His season was over.
"The hardest part was going down to the (Gator) bowl game, something you work the whole season for, and not being able to play in that game," he says. "That week down there in Jacksonville was probably the toughest week to go through mentally. I tried not to feel sorry for myself. I've tried to focus on getting better, focus on getting back to where I was, focus on next season and being able to play."
When camp opens in August, he expects to be ready to lead his high-powered offense to the Big East title that slipped away last year. Oh yeah, there's always a chance at the Heisman.
"I think he will be (ready)," says Petrino. "That's what the goal is. He's still wearing a brace, and there will come a point he'll have to take that off. But we're anticipating him to be good."

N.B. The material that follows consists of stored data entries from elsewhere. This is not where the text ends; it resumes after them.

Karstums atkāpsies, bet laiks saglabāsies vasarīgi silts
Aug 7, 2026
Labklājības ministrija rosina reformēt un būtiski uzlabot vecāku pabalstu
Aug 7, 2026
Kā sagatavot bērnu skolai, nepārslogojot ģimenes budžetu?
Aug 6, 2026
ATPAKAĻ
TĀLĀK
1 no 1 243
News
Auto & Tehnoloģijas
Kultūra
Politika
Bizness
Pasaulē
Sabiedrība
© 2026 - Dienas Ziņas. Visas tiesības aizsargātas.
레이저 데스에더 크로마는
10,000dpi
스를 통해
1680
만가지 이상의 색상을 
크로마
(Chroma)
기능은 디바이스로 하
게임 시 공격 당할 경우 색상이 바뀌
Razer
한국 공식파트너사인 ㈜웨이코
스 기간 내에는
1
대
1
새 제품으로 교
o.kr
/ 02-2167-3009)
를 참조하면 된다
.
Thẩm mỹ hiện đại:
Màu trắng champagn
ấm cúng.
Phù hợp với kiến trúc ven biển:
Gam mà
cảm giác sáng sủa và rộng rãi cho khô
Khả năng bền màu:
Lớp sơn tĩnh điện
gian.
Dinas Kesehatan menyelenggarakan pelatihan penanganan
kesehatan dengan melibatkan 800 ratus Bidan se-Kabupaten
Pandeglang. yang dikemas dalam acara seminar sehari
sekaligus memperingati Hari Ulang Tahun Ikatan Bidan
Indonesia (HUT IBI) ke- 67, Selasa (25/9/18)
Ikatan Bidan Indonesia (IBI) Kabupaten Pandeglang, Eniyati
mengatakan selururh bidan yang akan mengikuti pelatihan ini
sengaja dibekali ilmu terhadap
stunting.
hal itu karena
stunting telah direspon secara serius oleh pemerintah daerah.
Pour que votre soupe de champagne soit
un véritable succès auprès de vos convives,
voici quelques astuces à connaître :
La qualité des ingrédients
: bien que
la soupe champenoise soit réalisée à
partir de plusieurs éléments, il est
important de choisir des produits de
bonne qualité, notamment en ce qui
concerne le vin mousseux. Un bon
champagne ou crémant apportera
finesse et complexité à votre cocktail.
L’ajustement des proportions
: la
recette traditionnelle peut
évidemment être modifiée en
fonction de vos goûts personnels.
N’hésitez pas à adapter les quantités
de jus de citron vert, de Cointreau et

And he might be even better because of this experience. He has toned his body while recovering. He appreciates the frailty of knowing it can all end in one game -- and he'll probably be wiser when it comes to getting out of bounds (although Petrino said there was no time for that on the play on which Brohm was injured).
"This makes you realize it can all be done with in one snap," Brohm says. "It makes you realize you have to go out there and play as hard as you can every play and not hold anything back, not be scared to get hurt, not be scared to make the play.
"One snap, it can all be over and you can be back in rehab, back out for the season -- or out for longer than that."